Just like all the other kinds of failures, the larger your scale, the more common gray failures become. Common enough indeed that:

Our first-hand experience with production cloud systems reveals that gray failure is behind most cloud incidents.

A definition of gray failure

First we need to understand the enemy. Anecdotes of gray failure have been known for years, but the term still lacks a precise definition.

We consider modeling and defining gray failure a prerequisite to addressing the problem.

The model proposed by the authors is the result of an extensive study of real incidents in Azure cloud services. It’s all a question of perspective.

Consider some system being monitored by a failure detector (observer in the figure above). If the observer detects a fault, a reactor takes action (for example, restarting components). Meanwhile, there are all kinds of clients (apps in the figure above) using the system. By virtue of interacting with it, these apps make their own observations of the health of the system (are responses slow, errors being reported, etc..). Cloud systems may be used simultaneously by many different kinds of apps, each with their own perspective on the health of the system.

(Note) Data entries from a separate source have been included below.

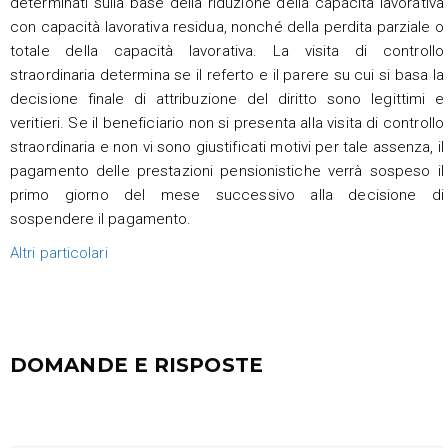
determinati sulla base della riduzione della capacità lavorativa
con capacità lavorativa residua, nonché della perdita parziale o
totale della capacità lavorativa. La visita di controllo
straordinaria determina se il referto e il parere su cui si basa la
decisione finale di attribuzione del diritto sono legittimi e
veritieri. Se il beneficiario non si presenta alla visita di controllo
straordinaria e non vi sono giustificati motivi per tale assenza, il
pagamento delle prestazioni pensionistiche verrà sospeso il
primo giorno del mese successivo alla decisione di
sospendere il pagamento.
Altri particolari
DOMANDE E RISPOSTE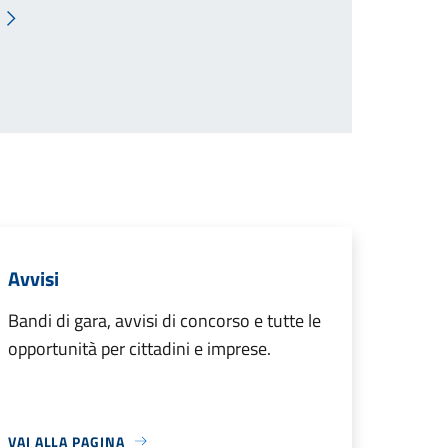
Pagina successiva
Avvisi
Bandi di gara, avvisi di concorso e tutte le
opportunità per cittadini e imprese.
VAI ALLA PAGINA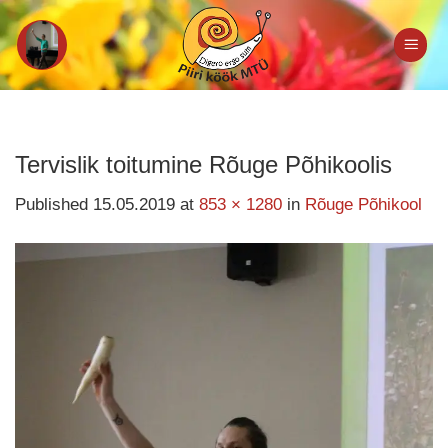
Skip
to
content
Tervislik toitumine Rõuge Põhikoolis
Published
15.05.2019
at
853 × 1280
in
Rõuge Põhikool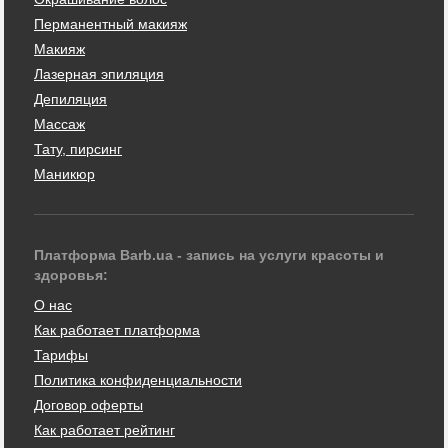
Перманентный макияж
Макияж
Лазерная эпиляция
Депиляция
Массаж
Тату, пирсинг
Маникюр
Платформа Barb.ua - запись на услуги красоты и
здоровья:
О нас
Как работает платформа
Тарифы
Политика конфиденциальности
Договор оферты
Как работает рейтинг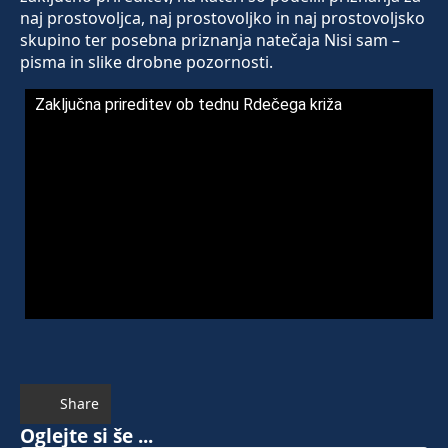
naj prostovoljca, naj prostovoljko in naj prostovoljsko
skupino ter posebna priznanja natečaja Nisi sam –
pisma in slike drobne pozornosti.
Zaključna prireditev ob tednu Rdečega križa
Share
Oglejte si še ...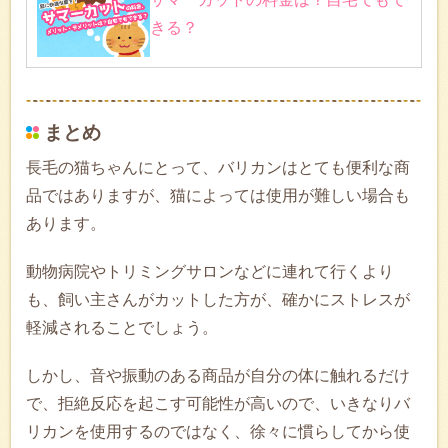
きる？
まとめ
長毛の猫ちゃんにとって、バリカンはとても便利な商
品ではありますが、猫によっては使用が難しい場合も
あります。
動物病院やトリミングサロンなどに連れて行くより
も、飼い主さんがカットした方が、確かにストレスが
軽減されることでしょう。
しかし、音や振動のある商品が自分の体に触れるだけ
で、拒絶反応を起こす可能性が高いので、いきなりバ
リカンを使用するのではなく、徐々に慣らしてから使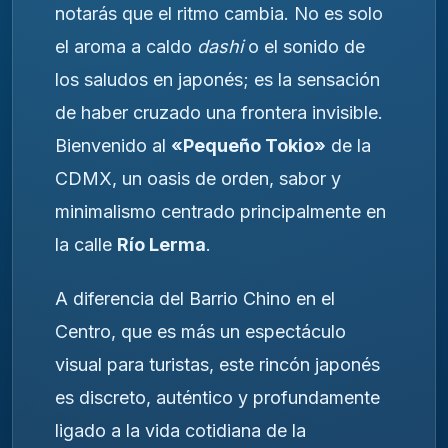
notarás que el ritmo cambia. No es solo
el aroma a caldo
dashi
o el sonido de
los saludos en japonés; es la sensación
de haber cruzado una frontera invisible.
Bienvenido al
«Pequeño Tokio»
de la
CDMX, un oasis de orden, sabor y
minimalismo centrado principalmente en
la calle
Río Lerma
.
A diferencia del Barrio Chino en el
Centro, que es más un espectáculo
visual para turistas, este rincón japonés
es discreto, auténtico y profundamente
ligado a la vida cotidiana de la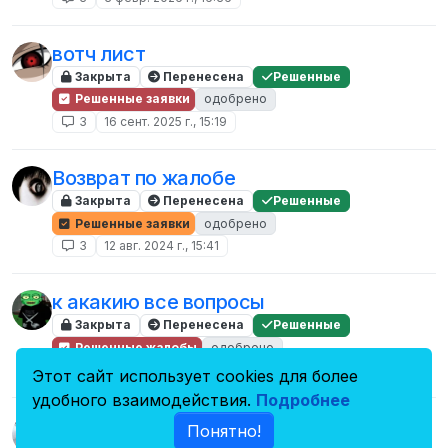
вотч лист
Закрыта
Перенесена
Решенные
Решенные заявки
одобрено
3
16 сент. 2025 г., 15:19
Возврат по жалобе
Закрыта
Перенесена
Решенные
Решенные заявки
одобрено
3
12 авг. 2024 г., 15:41
к акакию все вопросы
Закрыта
Перенесена
Решенные
Решенные жалобы
одобрено
3
29 июн. 2024 г., 13:20
Этот сайт использует cookies для более
удобного взаимодействия.
Подробнее
Лутинг и ФК
Понятно!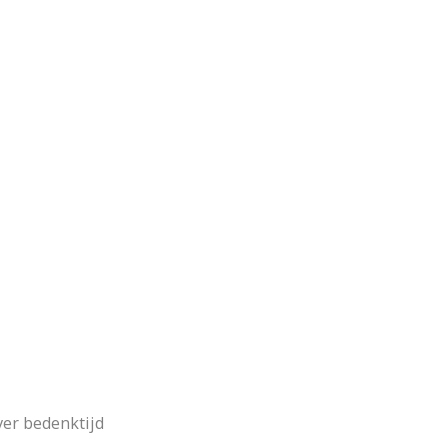
ver bedenktijd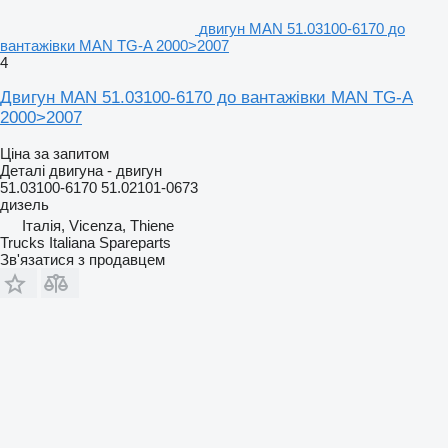
двигун MAN 51.03100-6170 до
вантажівки MAN TG-A 2000>2007
4
Двигун MAN 51.03100-6170 до вантажівки MAN TG-A
2000>2007
Ціна за запитом
Деталі двигуна - двигун
51.03100-6170 51.02101-0673
дизель
Італія, Vicenza, Thiene
Trucks Italiana Spareparts
Зв'язатися з продавцем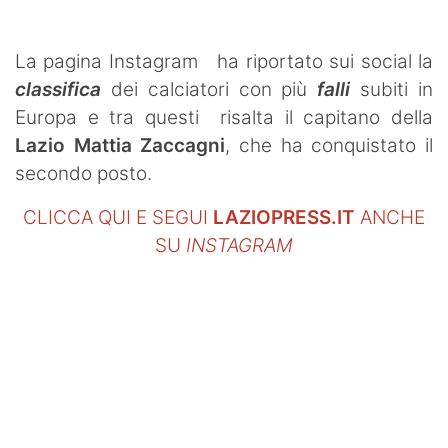
La pagina Instagram ha riportato sui social la
classifica
dei calciatori con più
falli
subiti in
Europa e tra questi risalta il capitano della
Lazio
Mattia Zaccagni
, che ha conquistato il
secondo posto.
CLICCA QUI E SEGUI
LAZIOPRESS.IT
ANCHE
SU
INSTAGRAM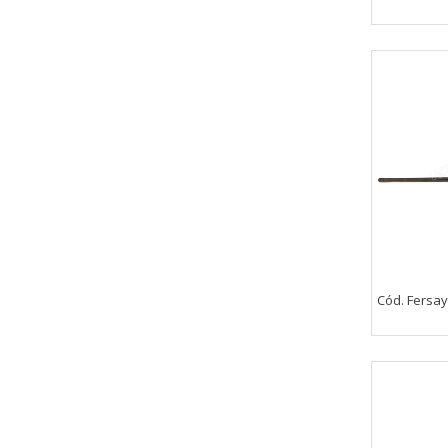
Cód. Fersay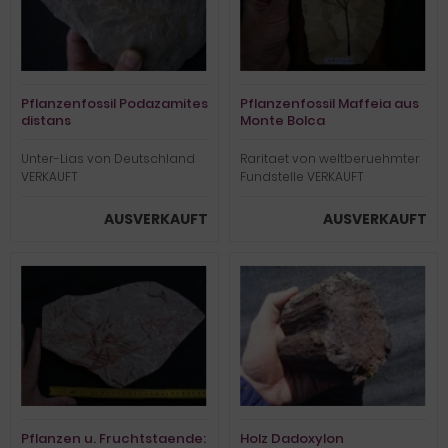
Pflanzenfossil Podazamites
Pflanzenfossil Maffeia aus
distans
Monte Bolca
Unter-Lias von Deutschland
Raritaet von weltberuehmter
VERKAUFT
Fundstelle VERKAUFT
AUSVERKAUFT
AUSVERKAUFT
Pflanzen u. Fruchtstaende:
Holz Dadoxylon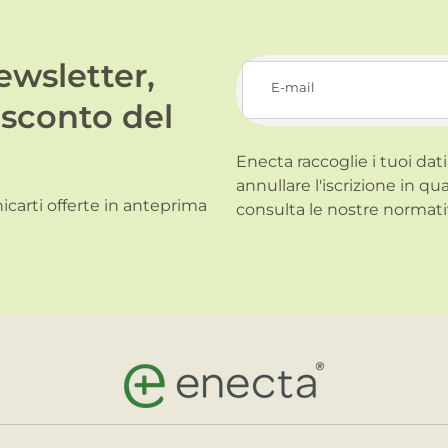
newsletter,
E-mail
 sconto del
Enecta raccoglie i tuoi dati
annullare l'iscrizione in qu
carti offerte in anteprima
consulta le nostre normati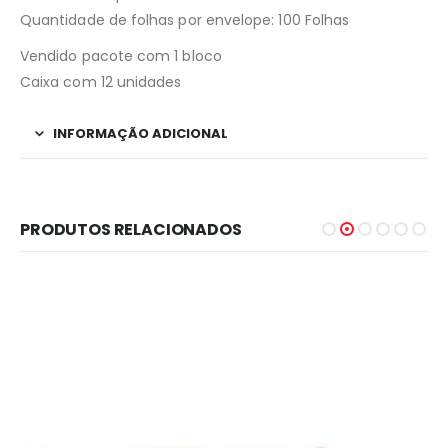
Quantidade de folhas por envelope: 100 Folhas
Vendido pacote com 1 bloco
Caixa com 12 unidades
INFORMAÇÃO ADICIONAL
PRODUTOS RELACIONADOS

We define gray failure as a form of differential observability. More precisely, a system is defined to experience gray failure when at least one app makes the observation that the system is unhealthy, but the observer observes that the system is healthy.

Considering the system and its client apps, we can draw the following quadrant of gray:

There’s also a cycle of gray that many systems tend to follow:

… initially the system experiences minor faults (latent failure) that it tends to suppress. Gradually, the system transits into a degraded mode (gray failure) that is externally visible but which the observer does not see. Eventually the degradation may reach a point that takes the system down (complete failure), at which point the observer also realizes the problem. A typical example is a memory leak.

During a gray failure with intermittent misbehaviour, we can go round the cycle many times.

Gray failure examples

Let’s look at some gray failure examples from the Azure world to make this all a bit more concrete.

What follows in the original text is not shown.